[What the exercise asks]
Below is a block of records; return all of them exactly, but without the images.

Saved data entries
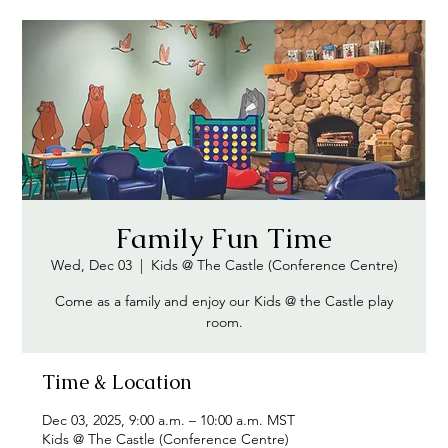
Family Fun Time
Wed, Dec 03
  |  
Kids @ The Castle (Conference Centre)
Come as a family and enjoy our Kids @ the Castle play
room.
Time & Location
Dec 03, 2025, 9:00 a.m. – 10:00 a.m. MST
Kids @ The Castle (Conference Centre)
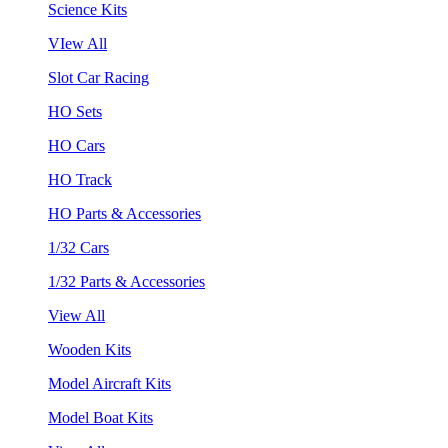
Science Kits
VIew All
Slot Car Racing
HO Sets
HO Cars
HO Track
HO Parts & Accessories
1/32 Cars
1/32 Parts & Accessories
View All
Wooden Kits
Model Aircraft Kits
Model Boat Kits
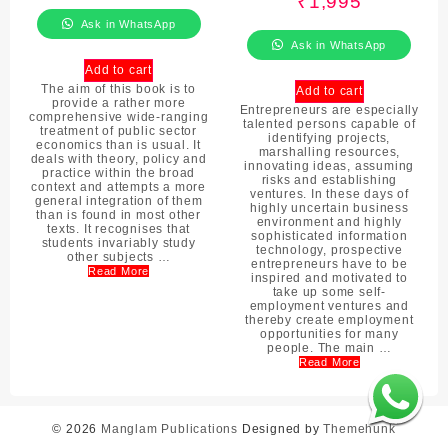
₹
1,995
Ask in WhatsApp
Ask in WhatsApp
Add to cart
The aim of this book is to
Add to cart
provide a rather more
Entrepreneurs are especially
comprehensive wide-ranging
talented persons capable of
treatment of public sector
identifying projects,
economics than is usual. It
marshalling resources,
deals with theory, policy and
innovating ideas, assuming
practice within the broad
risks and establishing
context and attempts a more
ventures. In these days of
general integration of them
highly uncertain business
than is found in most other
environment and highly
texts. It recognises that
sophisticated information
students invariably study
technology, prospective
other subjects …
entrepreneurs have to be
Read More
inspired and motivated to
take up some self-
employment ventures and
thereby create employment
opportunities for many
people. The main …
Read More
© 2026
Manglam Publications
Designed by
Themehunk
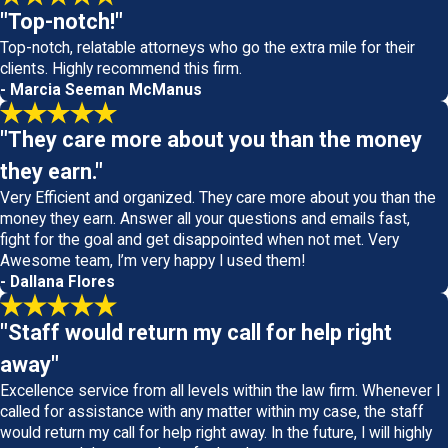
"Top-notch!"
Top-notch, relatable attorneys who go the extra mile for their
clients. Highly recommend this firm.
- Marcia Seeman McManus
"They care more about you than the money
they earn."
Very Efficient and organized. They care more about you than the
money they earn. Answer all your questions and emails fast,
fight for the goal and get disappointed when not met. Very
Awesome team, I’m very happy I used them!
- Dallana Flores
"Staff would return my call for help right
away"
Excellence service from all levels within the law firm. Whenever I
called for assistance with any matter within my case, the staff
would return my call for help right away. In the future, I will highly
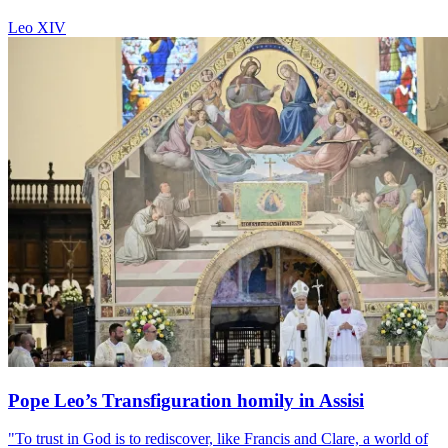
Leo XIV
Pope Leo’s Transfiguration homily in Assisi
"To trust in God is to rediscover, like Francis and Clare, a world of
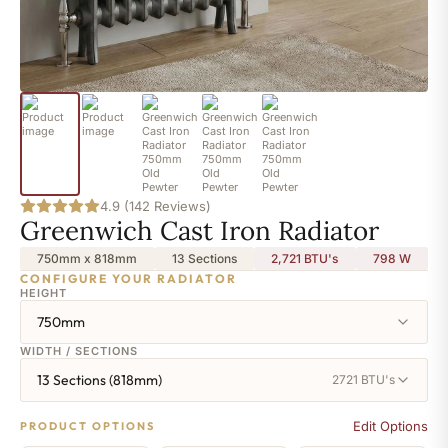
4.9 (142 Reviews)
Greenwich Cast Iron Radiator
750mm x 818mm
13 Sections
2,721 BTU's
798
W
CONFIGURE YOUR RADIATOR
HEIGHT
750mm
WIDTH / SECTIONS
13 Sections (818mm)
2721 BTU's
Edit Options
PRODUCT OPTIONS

[Output for this exercise]
Family Fun Time
Wed, Dec 03
  |  
Kids @ The Castle (Conference Centre)
Come as a family and enjoy our Kids @ the Castle play
room.
Time & Location
Dec 03, 2025, 9:00 a.m. – 10:00 a.m. MST
Kids @ The Castle (Conference Centre)
Science Kits
VIew All
Slot Car Racing
HO Sets
HO Cars
HO Track
HO Parts & Accessories
1/32 Cars
1/32 Parts & Accessories
View All
Wooden Kits
Model Aircraft Kits
Model Boat Kits
₹
1,995
Ask in WhatsApp
Ask in WhatsApp
Add to cart
The aim of this book is to
Add to cart
provide a rather more
Entrepreneurs are especially
comprehensive wide-ranging
talented persons capable of
treatment of public sector
identifying projects,
economics than is usual. It
marshalling resources,
deals with theory, policy and
innovating ideas, assuming
practice within the broad
risks and establishing
context and attempts a more
ventures. In these days of
general integration of them
highly uncertain business
than is found in most other
environment and highly
texts. It recognises that
sophisticated information
students invariably study
technology, prospective
other subjects …
entrepreneurs have to be
Read More
inspired and motivated to
take up some self-
employment ventures and
thereby create employment
opportunities for many
people. The main …
Read More
© 2026
Manglam Publications
Designed by
Themehunk
"Top-notch!"
Top-notch, relatable attorneys who go the extra mile for their
clients. Highly recommend this firm.
- Marcia Seeman McManus
"They care more about you than the money
they earn."
Very Efficient and organized. They care more about you than the
money they earn. Answer all your questions and emails fast,
fight for the goal and get disappointed when not met. Very
Awesome team, I’m very happy I used them!
- Dallana Flores
"Staff would return my call for help right
away"
Excellence service from all levels within the law firm. Whenever I
called for assistance with any matter within my case, the staff
would return my call for help right away. In the future, I will highly
Leo XIV
Pope Leo’s Transfiguration homily in Assisi
"To trust in God is to rediscover, like Francis and Clare, a world of
4.9 (142 Reviews)
Greenwich Cast Iron Radiator
750mm x 818mm
13 Sections
2,721 BTU's
798
W
CONFIGURE YOUR RADIATOR
HEIGHT
750mm
WIDTH / SECTIONS
13 Sections (818mm)
2721 BTU's
Edit Options
PRODUCT OPTIONS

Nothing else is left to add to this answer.